Plotting many series together in a heatmap can show highly correlated series very clearly.

I did this offline, dumping the whole training set to ~145 PNG files 1000 pixels high each, then browsed them with an app... There are around 49000 page titles and hundreds of shared patterns between them all - sorting by the "Page" column is a good first start at finding correlated series.

Here are some of the highlights, patterns that really stand out.

Heatmaps are good for a general overview, but I cannot find a good way to see the page titles alongside the graphics, so quite limited.

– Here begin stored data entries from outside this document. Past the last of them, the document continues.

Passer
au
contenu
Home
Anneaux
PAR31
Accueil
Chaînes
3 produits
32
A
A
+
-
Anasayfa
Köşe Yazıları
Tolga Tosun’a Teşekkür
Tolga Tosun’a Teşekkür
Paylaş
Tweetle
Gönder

Some of them make good guessing games ;)

In [None]:
import numpy as np
import pandas as pd
import gc, os, sys
import matplotlib.pyplot as plt
import matplotlib.dates as mdates
%matplotlib inline

In [None]:
def dtypes():
    train = pd.read_csv("../input/train_2.csv", index_col='Page', nrows=2)
    return {c:np.float32 for c in train.columns}

In [None]:
train = np.log1p(pd.read_csv("../input/train_2.csv", index_col='Page', dtype=dtypes()))
train.columns = train.columns.astype('datetime64[ns]')
train.fillna(0, inplace=True)
train.sort_index(inplace=True)
train.head()

In [None]:
def save_plot(fname, df):
    dat = df.values
    dat = (dat / np.max(dat)) * 255.
    print (fname, np.min(dat), np.max(dat))
    imageio.imsave(fname, dat.astype(np.uint8))

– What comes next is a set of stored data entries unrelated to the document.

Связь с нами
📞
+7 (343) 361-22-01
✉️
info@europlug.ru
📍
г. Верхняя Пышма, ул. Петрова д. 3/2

#save_plot('testplot.png', train.loc[stats.sort_values('sum').tail(900).index])

In [None]:
def substr(s):
    return train.loc[train.index.str.contains(s)]

def substrs(l):
    return pd.concat((substr(s) for s in l))

In [None]:
# Change the palette for whole notebook here...
cmap = 'magma'

def show_plot(df):
    dat = df.values
    dat = (dat / np.max(dat)) * 255.

    fig, ax = plt.subplots()
    fig.set_size_inches(18, 8)
    ax.xaxis_date()
    ax.yaxis.tick_left()
    ax.grid('off')
    cols = df.columns
    x_lims = [ cols.min(), cols.max() ]
    x_lims = mdates.date2num(x_lims)
    y_lims = [0, df.shape[0]]
    plt.imshow(dat, cmap=cmap, aspect='equal', extent=[x_lims[0], x_lims[1],  y_lims[0], y_lims[1]])
    date_format = mdates.DateFormatter('%y-%m-%d')
    ax.xaxis.set_major_formatter(date_format)
    plt.show()

def show_plot_for_index(idx):
    print(idx)
    show_plot(train.loc[idx])

In [None]:
show_plot(train.loc[train.index.str.startswith('API:')])

In [None]:
train.max(1).describe()

In [None]:
show_plot(train.loc[train.index.str.contains('Olympic')])

In [None]:
show_plot(train.loc[train.index.str.contains('Super_Bowl')])

In [None]:
show_plot(train.loc[train.index.str.contains('Special:WhatLinksHere')])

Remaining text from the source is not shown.